Core Concepts
High energy consumption and latency time can be induced in multi-modal large language models (MLLMs) by crafting verbose samples, including verbose images and verbose videos, which maximize the length of generated sequences.
Abstract
The paper investigates the vulnerability of MLLMs, particularly image-based and video-based ones, to energy-latency manipulation. It is observed that energy consumption and latency time exhibit an approximately positive linear relationship with the length of generated sequences in MLLMs.
To induce high energy-latency cost, the authors propose verbose samples, including verbose images and verbose videos. For both modalities, two modality non-specific losses are designed: 1) Delayed EOS loss to delay the occurrence of the end-of-sequence (EOS) token, and 2) Uncertainty loss to enhance output uncertainty and break the original output dependency.
Additionally, modality-specific losses are proposed. For verbose images, a Token Diversity loss is introduced to promote diverse hidden states among all generated tokens. For verbose videos, a Frame Feature Diversity loss is proposed to increase the diversity of frame features, introducing inconsistent semantics.

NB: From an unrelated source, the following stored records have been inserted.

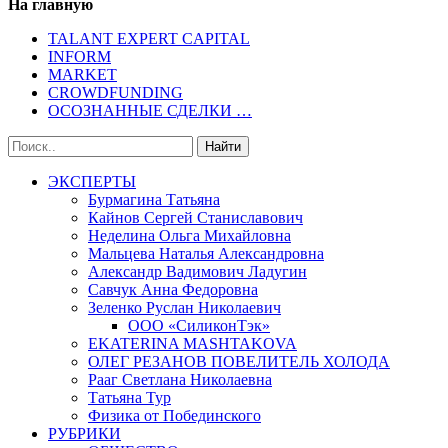
На главную
TALANT EXPERT CAPITAL
INFORM
MARKET
CROWDFUNDING
ОСОЗНАННЫЕ СДЕЛКИ …
ЭКСПЕРТЫ
Бурмагина Татьяна
Кайнов Сергей Станиславович
Неделина Ольга Михайловна
Мальцева Наталья Александровна
Александр Вадимович Ладугин
Савчук Анна Федоровна
Зеленко Руслан Николаевич
ООО «СиликонТэк»
EKATERINA MASHTAKOVA
ОЛЕГ РЕЗАНОВ ПОВЕЛИТЕЛЬ ХОЛОДА
Рааг Светлана Николаевна
Татьяна Тур
Физика от Побединского
РУБРИКИ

A temporal weight adjustment algorithm is used to balance these losses during optimization. Experiments demonstrate that the proposed verbose samples can significantly extend the length of generated sequences, thereby inducing high energy-latency cost in MLLMs.
Stats
Energy consumption and latency time exhibit an approximately positive linear relationship with the length of generated sequences in MLLMs.
Our verbose images can increase the maximum length of generated sequences by 7.87x and 8.56x on MS-COCO and ImageNet datasets, respectively.
Our verbose videos can increase the maximum length of generated sequences by 4.04x and 4.14x on MSVD and TGIF datasets, respectively.
Quotes
"Once attackers maliciously induce high energy consumption and latency time (energy-latency cost) during the inference stage, it can exhaust computational resources and reduce the availability of MLLMs."
"The energy consumption is the amount of energy used on hardware during an inference, while the latency time represents the response time taken for the inference."